On August 4, 1999, a confrontation occurred between Ms. Neal and a co-worker. Id. Then, later that day, Mr. Woodson called Ms. Neal into his office and told her she was doing a great job and to keep up the good work. Id. Then the next day Mr. Woodson singled out Ms. Neal for a minor incident that she claims he never did to anyone else. Id. On August 9, 1999, Ms. Neal went to talk to Manpower about Mr. Woodson. But, when she got there, Ms. Neal had found out that she had been fired by Wayne-Dalton. Id. She was told she was fired for poor performance. Id. She then told Manpower about the sexual harassment by Mr. Woodson. Id. A full investigation was conducted and Ms. Neal was asked to come in and discuss the matter. She never did and Manpower was informed that she had found other work. Id.
Ms. Neal then filed a complaint for sexual harassment and retaliation. Id. Manpower filed a motion for summary judgment arguing that it was not Ms. Neal’s employer within the meaning of the Florida Civil Rights Act. Id. The Appellate Court reviewed many cases which stood for the proposition that an employment agency is not plaintiff’s employer where it exercised no control over him as employee. Id. Ms. Neal tried to argue that under a borrowed servant doctrine or the joint employer doctrine, that Manpower was her employer.
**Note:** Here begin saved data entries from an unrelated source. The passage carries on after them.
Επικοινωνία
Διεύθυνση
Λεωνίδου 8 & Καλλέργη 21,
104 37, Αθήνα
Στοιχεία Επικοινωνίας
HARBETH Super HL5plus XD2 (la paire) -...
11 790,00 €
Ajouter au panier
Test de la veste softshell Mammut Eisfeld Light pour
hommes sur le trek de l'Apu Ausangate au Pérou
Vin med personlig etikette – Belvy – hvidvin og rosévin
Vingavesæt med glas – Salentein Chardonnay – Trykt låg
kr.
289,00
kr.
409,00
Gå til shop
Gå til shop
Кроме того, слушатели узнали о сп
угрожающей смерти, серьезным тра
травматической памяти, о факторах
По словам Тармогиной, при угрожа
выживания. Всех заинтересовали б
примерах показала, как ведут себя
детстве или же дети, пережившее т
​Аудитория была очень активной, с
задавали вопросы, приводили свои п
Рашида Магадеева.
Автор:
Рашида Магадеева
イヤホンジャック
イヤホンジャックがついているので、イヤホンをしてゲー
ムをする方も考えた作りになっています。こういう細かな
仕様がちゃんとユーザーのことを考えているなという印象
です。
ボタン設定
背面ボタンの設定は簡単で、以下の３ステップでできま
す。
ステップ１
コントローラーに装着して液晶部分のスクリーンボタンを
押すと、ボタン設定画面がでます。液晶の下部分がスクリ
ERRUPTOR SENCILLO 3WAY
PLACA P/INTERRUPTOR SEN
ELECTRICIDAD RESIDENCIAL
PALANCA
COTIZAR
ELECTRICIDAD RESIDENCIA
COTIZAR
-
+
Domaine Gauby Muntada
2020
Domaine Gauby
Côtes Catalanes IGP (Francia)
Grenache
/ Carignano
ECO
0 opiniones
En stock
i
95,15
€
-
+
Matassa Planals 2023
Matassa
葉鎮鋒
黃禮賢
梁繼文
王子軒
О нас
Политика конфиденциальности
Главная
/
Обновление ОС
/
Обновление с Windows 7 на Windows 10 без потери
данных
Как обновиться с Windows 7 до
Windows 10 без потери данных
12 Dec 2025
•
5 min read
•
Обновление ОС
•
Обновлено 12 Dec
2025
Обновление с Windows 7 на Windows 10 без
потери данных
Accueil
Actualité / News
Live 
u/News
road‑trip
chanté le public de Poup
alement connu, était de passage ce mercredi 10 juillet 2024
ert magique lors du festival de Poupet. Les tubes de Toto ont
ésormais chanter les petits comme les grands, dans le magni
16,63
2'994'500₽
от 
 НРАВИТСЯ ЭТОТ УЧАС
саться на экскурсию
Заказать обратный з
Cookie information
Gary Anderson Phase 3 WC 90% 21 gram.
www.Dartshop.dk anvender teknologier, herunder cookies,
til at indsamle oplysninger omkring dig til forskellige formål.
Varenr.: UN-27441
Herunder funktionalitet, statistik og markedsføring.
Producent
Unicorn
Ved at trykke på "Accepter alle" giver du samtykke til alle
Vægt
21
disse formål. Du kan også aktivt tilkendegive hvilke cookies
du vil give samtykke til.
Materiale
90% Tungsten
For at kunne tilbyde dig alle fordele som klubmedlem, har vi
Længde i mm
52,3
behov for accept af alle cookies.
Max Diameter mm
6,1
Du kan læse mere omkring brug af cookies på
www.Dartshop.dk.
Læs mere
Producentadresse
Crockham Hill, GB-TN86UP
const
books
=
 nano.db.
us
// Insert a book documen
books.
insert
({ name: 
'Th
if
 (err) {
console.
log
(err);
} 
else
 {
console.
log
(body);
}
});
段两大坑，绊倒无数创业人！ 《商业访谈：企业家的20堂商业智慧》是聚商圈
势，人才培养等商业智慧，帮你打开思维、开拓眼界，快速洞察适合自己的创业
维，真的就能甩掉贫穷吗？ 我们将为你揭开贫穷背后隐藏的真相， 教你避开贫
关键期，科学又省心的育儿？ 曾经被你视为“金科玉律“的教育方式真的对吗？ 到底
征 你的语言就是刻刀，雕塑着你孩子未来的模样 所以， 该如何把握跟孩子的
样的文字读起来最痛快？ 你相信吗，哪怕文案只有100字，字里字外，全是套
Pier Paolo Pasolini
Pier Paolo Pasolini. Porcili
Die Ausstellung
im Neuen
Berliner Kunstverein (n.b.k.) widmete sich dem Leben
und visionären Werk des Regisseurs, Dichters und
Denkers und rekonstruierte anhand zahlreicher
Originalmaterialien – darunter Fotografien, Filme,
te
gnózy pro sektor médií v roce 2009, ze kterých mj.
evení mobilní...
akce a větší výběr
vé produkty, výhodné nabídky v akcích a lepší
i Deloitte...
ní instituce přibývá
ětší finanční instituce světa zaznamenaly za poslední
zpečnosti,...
Id. But, the Appellate court did not agree for the following reasons. Id. Ms. Neal cited a 1997 case from North Carolina that did hold that a temporary staffing company could become an employer in certain circumstances. (cites omitted). Id. But, that the temporary service agency could only be held liable if there was a basis for holding the employer liable for the alleged harassment. Id. Holding “an employer is liable for sexual harassment created by a supervisor or other employee only if the employer knew or should have known of the illegal conduct and ailed to take prompt and remedial action. (cites omitted). Id.
Also, Ms. Neal argues that Manpower is liable under a ‘joint employer’ theory. Id. Again, under that theory, the court instructed that to be liable the “plaintiff must show that the defendant knew or should have known of the discriminatory conduct and that it failed to take those corrective measures within its control.” (cites omitted). Id. Ms. Neal tries to argue that Manpower should be held liable in that it was her employer and thus it did not need notice in that it was vicariously liable. Id. But, the Appellate Court did not agree. Id. The difference to the case at hand and the cases that Ms. Neal cited was that in both of those cases, the supervisors that did the harassing “were also employees of the same employer as the plaintiff and vicarious liability was assessed to the employers due to an agency relationship. (cites omitted). Id. In the case at hand, no such relationship exists. Id. Mr. Woodson was not an employee of Manpower. Id.
The Appellate Court for argument’s sake went on to determine that even if Manpower was considered Ms. Neal’s employer, the next question to answer was whether or not Manpower “took a tangible employment action against Ms. Neal.” Id. And the answer to this is no. Wayne-Dalton fired Ms. Neal, not Manpower.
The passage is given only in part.